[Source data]
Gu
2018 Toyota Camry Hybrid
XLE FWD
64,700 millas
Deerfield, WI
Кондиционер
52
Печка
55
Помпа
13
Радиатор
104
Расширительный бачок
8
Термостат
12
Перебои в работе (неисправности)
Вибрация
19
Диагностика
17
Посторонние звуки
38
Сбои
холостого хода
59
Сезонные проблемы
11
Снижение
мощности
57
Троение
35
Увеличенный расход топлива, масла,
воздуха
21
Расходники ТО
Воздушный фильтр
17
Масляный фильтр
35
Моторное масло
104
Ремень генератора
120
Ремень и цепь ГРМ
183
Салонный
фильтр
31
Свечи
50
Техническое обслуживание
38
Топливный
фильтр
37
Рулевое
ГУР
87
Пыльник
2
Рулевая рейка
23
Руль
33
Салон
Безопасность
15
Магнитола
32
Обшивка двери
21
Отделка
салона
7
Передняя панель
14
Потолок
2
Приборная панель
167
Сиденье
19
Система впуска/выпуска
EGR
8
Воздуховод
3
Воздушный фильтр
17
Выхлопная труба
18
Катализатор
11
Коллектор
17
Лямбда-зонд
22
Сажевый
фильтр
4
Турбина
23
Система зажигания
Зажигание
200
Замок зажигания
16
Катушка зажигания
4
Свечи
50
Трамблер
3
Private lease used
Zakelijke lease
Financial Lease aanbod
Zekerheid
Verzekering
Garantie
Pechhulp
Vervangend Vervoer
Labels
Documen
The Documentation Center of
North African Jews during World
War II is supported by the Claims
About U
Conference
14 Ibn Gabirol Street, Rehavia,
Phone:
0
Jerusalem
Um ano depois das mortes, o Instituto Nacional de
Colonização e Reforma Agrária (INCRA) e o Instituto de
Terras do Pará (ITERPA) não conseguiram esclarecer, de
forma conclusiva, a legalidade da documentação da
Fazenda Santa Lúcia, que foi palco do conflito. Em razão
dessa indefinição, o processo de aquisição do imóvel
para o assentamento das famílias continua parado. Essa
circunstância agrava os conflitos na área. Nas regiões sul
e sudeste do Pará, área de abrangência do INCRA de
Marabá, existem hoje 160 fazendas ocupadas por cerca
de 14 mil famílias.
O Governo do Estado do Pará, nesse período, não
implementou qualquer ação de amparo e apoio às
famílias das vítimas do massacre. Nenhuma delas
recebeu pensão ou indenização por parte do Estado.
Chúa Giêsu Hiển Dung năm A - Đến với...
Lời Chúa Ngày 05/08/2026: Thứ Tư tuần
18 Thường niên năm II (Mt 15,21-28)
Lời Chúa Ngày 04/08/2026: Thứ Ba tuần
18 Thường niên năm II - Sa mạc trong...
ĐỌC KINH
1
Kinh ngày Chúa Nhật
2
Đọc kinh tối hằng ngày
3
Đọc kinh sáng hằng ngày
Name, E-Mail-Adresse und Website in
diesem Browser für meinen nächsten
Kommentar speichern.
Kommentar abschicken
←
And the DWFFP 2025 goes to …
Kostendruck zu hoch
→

◆ **Exercise requirements**
Copy the data once more. Leave nothing out.

◆ **Answer for the task**
Gu
2018 Toyota Camry Hybrid
XLE FWD
64,700 millas
Deerfield, WI
Кондиционер
52
Печка
55
Помпа
13
Радиатор
104
Расширительный бачок
8
Термостат
12
Перебои в работе (неисправности)
Вибрация
19
Диагностика
17
Посторонние звуки
38
Сбои
холостого хода
59
Сезонные проблемы
11
Снижение
мощности
57
Троение
35
Увеличенный расход топлива, масла,
воздуха
21
Расходники ТО
Воздушный фильтр
17
Масляный фильтр
35
Моторное масло
104
Ремень генератора
120
Ремень и цепь ГРМ
183
Салонный
фильтр
31
Свечи
50
Техническое обслуживание
38
Топливный
фильтр
37
Рулевое
ГУР
87
Пыльник
2
Рулевая рейка
23
Руль
33
Салон
Безопасность
15
Магнитола
32
Обшивка двери
21
Отделка
салона
7
Передняя панель
14
Потолок
2
Приборная панель
167
Сиденье
19
Система впуска/выпуска
EGR
8
Воздуховод
3
Воздушный фильтр
17
Выхлопная труба
18
Катализатор
11
Коллектор
17
Лямбда-зонд
22
Сажевый
фильтр
4
Турбина
23
Система зажигания
Зажигание
200
Замок зажигания
16
Катушка зажигания
4
Свечи
50
Трамблер
3
Private lease used
Zakelijke lease
Financial Lease aanbod
Zekerheid
Verzekering
Garantie
Pechhulp
Vervangend Vervoer
Labels
Documen
The Documentation Center of
North African Jews during World
War II is supported by the Claims
About U
Conference
14 Ibn Gabirol Street, Rehavia,
Phone:
0
Jerusalem
Um ano depois das mortes, o Instituto Nacional de
Colonização e Reforma Agrária (INCRA) e o Instituto de
Terras do Pará (ITERPA) não conseguiram esclarecer, de
forma conclusiva, a legalidade da documentação da
Fazenda Santa Lúcia, que foi palco do conflito. Em razão
dessa indefinição, o processo de aquisição do imóvel
para o assentamento das famílias continua parado. Essa
circunstância agrava os conflitos na área. Nas regiões sul
e sudeste do Pará, área de abrangência do INCRA de
Marabá, existem hoje 160 fazendas ocupadas por cerca
de 14 mil famílias.
O Governo do Estado do Pará, nesse período, não
implementou qualquer ação de amparo e apoio às
famílias das vítimas do massacre. Nenhuma delas
recebeu pensão ou indenização por parte do Estado.
Chúa Giêsu Hiển Dung năm A - Đến với...
Lời Chúa Ngày 05/08/2026: Thứ Tư tuần
18 Thường niên năm II (Mt 15,21-28)
Lời Chúa Ngày 04/08/2026: Thứ Ba tuần
18 Thường niên năm II - Sa mạc trong...
ĐỌC KINH
1
Kinh ngày Chúa Nhật
2
Đọc kinh tối hằng ngày
3
Đọc kinh sáng hằng ngày
Name, E-Mail-Adresse und Website in
diesem Browser für meinen nächsten
Kommentar speichern.
Kommentar abschicken
←
And the DWFFP 2025 goes to …
Kostendruck zu hoch
→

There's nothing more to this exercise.